The nearer it got to noon that day, the thicker and thicker was the wagons and horses in the streets, and more coming all the time. Families fetched their dinners with them, from the country, and eat them in the wagons. There was considerable whiskey drinking going on, and I seen three fights. By-and-by somebody sings out—
“Here comes old Boggs!—in from the country for his little old monthly drunk—here he comes, boys!”
All the loafers looked glad—I reckoned they was used to having fun out of Boggs. One of them says—
“Wonder who he’s a gwyne to chaw up this time. If he’d a chawed up all the men he’s ben a gwyne to chaw up in the last twenty year, he’d have a considerble ruputation, now.”
Another one says, “I wisht old Boggs ’d threaten me, ‘cuz then I’d know I warn’t gwyne to die for a thousan’ year.”

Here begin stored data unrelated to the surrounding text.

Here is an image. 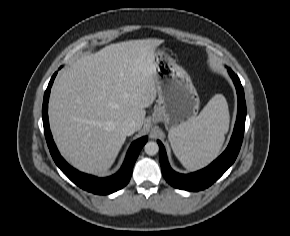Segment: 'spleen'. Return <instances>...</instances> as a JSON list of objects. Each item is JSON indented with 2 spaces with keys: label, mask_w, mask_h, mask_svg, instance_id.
Returning <instances> with one entry per match:
<instances>
[{
  "label": "spleen",
  "mask_w": 290,
  "mask_h": 236,
  "mask_svg": "<svg viewBox=\"0 0 290 236\" xmlns=\"http://www.w3.org/2000/svg\"><path fill=\"white\" fill-rule=\"evenodd\" d=\"M229 127L226 99L217 94L200 114L168 134L173 152L187 169L210 163L220 152Z\"/></svg>",
  "instance_id": "1"
}]
</instances>
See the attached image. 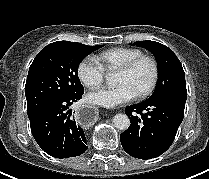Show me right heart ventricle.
Returning a JSON list of instances; mask_svg holds the SVG:
<instances>
[{
  "mask_svg": "<svg viewBox=\"0 0 209 179\" xmlns=\"http://www.w3.org/2000/svg\"><path fill=\"white\" fill-rule=\"evenodd\" d=\"M143 52L137 48L115 47L105 50L96 56V61L106 72L118 70Z\"/></svg>",
  "mask_w": 209,
  "mask_h": 179,
  "instance_id": "right-heart-ventricle-1",
  "label": "right heart ventricle"
}]
</instances>
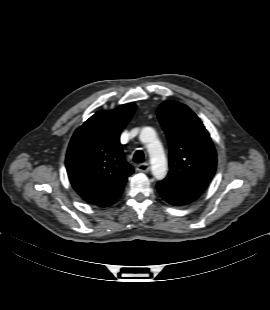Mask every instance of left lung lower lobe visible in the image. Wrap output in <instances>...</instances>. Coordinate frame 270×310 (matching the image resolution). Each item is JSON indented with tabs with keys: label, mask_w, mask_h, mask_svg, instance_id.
<instances>
[{
	"label": "left lung lower lobe",
	"mask_w": 270,
	"mask_h": 310,
	"mask_svg": "<svg viewBox=\"0 0 270 310\" xmlns=\"http://www.w3.org/2000/svg\"><path fill=\"white\" fill-rule=\"evenodd\" d=\"M157 189L161 197L172 205H187L195 201L204 190L195 188H185L166 181L157 184Z\"/></svg>",
	"instance_id": "0a47b994"
}]
</instances>
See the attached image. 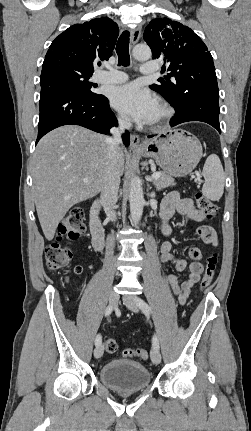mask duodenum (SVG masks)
Segmentation results:
<instances>
[{
	"instance_id": "obj_1",
	"label": "duodenum",
	"mask_w": 251,
	"mask_h": 431,
	"mask_svg": "<svg viewBox=\"0 0 251 431\" xmlns=\"http://www.w3.org/2000/svg\"><path fill=\"white\" fill-rule=\"evenodd\" d=\"M101 203L95 201L90 210V231L92 234V243L97 250L104 246L105 233L102 221L100 219Z\"/></svg>"
}]
</instances>
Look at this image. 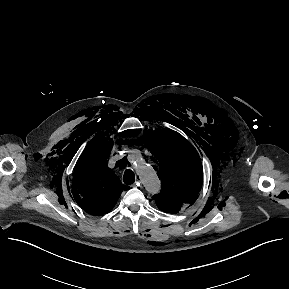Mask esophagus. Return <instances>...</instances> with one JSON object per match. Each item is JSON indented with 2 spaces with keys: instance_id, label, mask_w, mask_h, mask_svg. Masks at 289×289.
Masks as SVG:
<instances>
[{
  "instance_id": "esophagus-1",
  "label": "esophagus",
  "mask_w": 289,
  "mask_h": 289,
  "mask_svg": "<svg viewBox=\"0 0 289 289\" xmlns=\"http://www.w3.org/2000/svg\"><path fill=\"white\" fill-rule=\"evenodd\" d=\"M137 186H140V180L139 179H137L135 184L131 185V187H137Z\"/></svg>"
}]
</instances>
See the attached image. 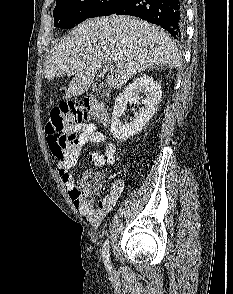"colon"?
<instances>
[{
	"mask_svg": "<svg viewBox=\"0 0 233 294\" xmlns=\"http://www.w3.org/2000/svg\"><path fill=\"white\" fill-rule=\"evenodd\" d=\"M85 110L77 103L68 102L55 107L45 127L47 142L52 154L62 160L74 141L70 130L78 124L86 123ZM103 185L100 172H87L76 183L75 193L81 197L97 194Z\"/></svg>",
	"mask_w": 233,
	"mask_h": 294,
	"instance_id": "5ec220e1",
	"label": "colon"
}]
</instances>
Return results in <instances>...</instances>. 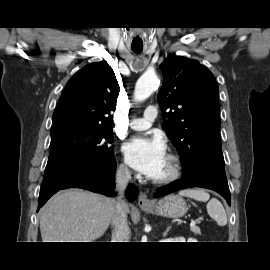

Boggs comes a-tearing along on his horse, whooping and yelling like an Injun, and singing out—
“Cler the track, thar. I’m on the waw-path, and the price uv coffins is a gwyne to raise.”
He was drunk, and weaving about in his saddle; he was over fifty year old, and had a very red face. Everybody yelled at him, and laughed at him, and sassed him, and he sassed back, and said he’d attend to them and lay them out in their regular turns, but he couldn’t wait now, because he’d come to town to kill old Colonel Sherburn, and his motto was “meat first, and spoon vittles to top off on.”
He see me, and rode up and says—
“Whar’d you come f‘m, boy? You prepared to die?”
Then he rode on. I was scared; but a man says—
“He don’t mean nothing; he’s always a carryin’ on like that, when he’s drunk. He’s the best-naturedest old fool in Arkansaw—never hurt nobody, drunk nor sober.”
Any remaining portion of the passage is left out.